I am using elasticsearch-dsl in django. And I have a DocType document defined and a keyword containing a list of values.
Here is my code for the same.
from elasticsearch_dsl import DocType, Text, Keyword
class ProductIndex(DocType):
"""
Index for products
"""
id = Keyword()
slug = Keyword()
name = Text()
filter_list = Keyword()
filter_list is the array here which contains multiple values. Now I have some values say sample_filter_list which are the distinct values from and some of these elements can be present in some product's filter_list array. So given this sample_filter_list, I want all the unique elements of filter_list of all the products whose filter_list intersection with sample_filter_list in not null.

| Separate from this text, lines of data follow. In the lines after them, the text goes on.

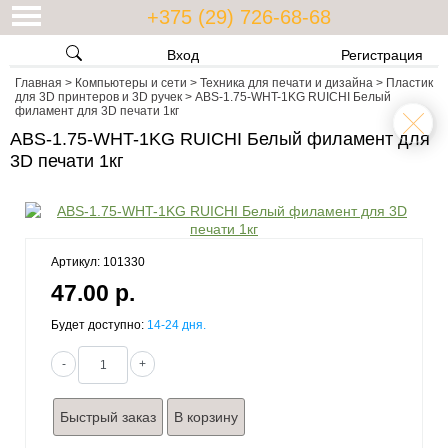
+375 (29) 726-68-68
Вход
Регистрация
Главная
>
Компьютеры и сети
>
Техника для печати и дизайна
>
Пластик
для 3D принтеров и 3D ручек
>
ABS-1.75-WHT-1KG RUICHI Белый
филамент для 3D печати 1кг
ABS-1.75-WHT-1KG RUICHI Белый филамент для
3D печати 1кг
Артикул: 101330
47.00 р.
Будет доступно:
14-24 дня.
-
+
Быстрый заказ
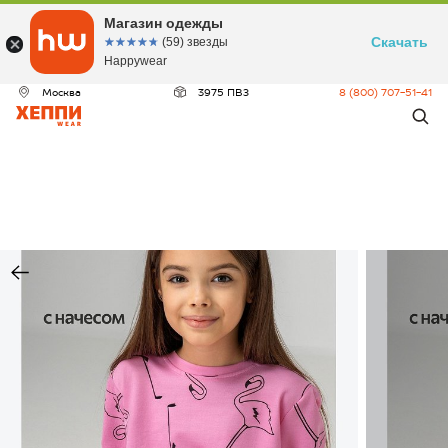
Магазин одежды
Скачать
☆☆☆☆☆
★★★★★
(59) звезды
Happywear
Москва
3975 ПВЗ
8 (800) 707-51-41
ДЕО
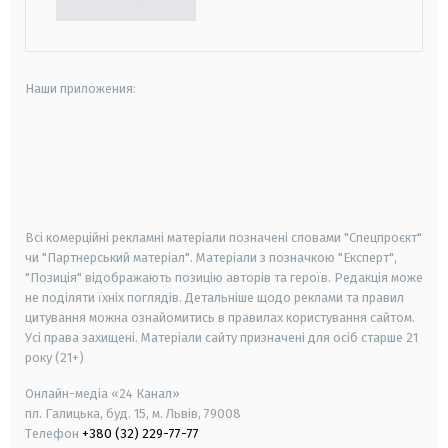
Наши приложения:
android
apple
smart tv
samsung smart tv
Всі комерційні рекламні матеріали позначені словами "Спецпроєкт"
чи "Партнерський матеріал". Матеріали з позначкою "Експерт",
"Позиція" відображають позицію авторів та героїв. Редакція може
не поділяти їхніх поглядів. Детальніше щодо реклами та правил
цитування можна ознайомитись в правилах користування сайтом.
Усі права захищені.
Матеріали сайту призначені для осіб старше
21
року (21+)
Онлайн-медіа «24 Канал»
пл. Галицька, буд. 15, м. Львів, 79008
Телефон
+380 (32) 229-77-77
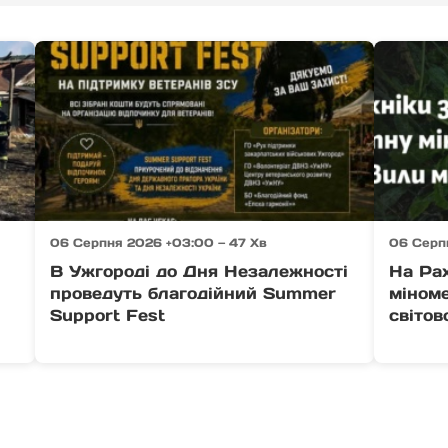
06 Серпня 2026 +03:00 — 47 Хв
06 Серпн
В Ужгороді до Дня Незалежності
На Ра
проведуть благодійний Summer
міноме
Support Fest
світов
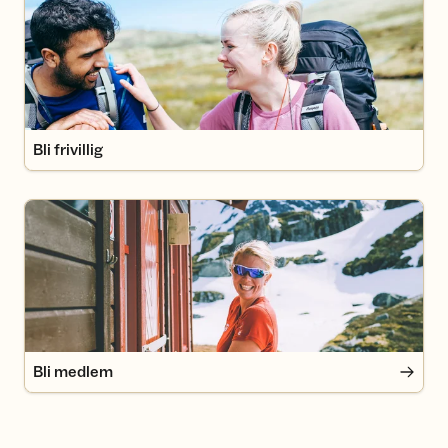
Bli frivillig
Bli medlem
Bli medlem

for example I have 5 products whose filter_list is like :
1) ['a', 'b', 'c']
2) ['d', 'e', 'f']
3) ['g', 'h', 'i']
4) ['j', 'k', 'l']
5) ['m', 'n', 'o']
and if my sample filter_list is ['a', 'd', 'g', 'j', 'm']
then elasticsearch should return an array containg distinct element
i.e. ['a', 'b', 'c', 'd', 'e', 'f', 'g', 'h', 'i', 'j', 'k', 'l', 'm', 'n', 'o']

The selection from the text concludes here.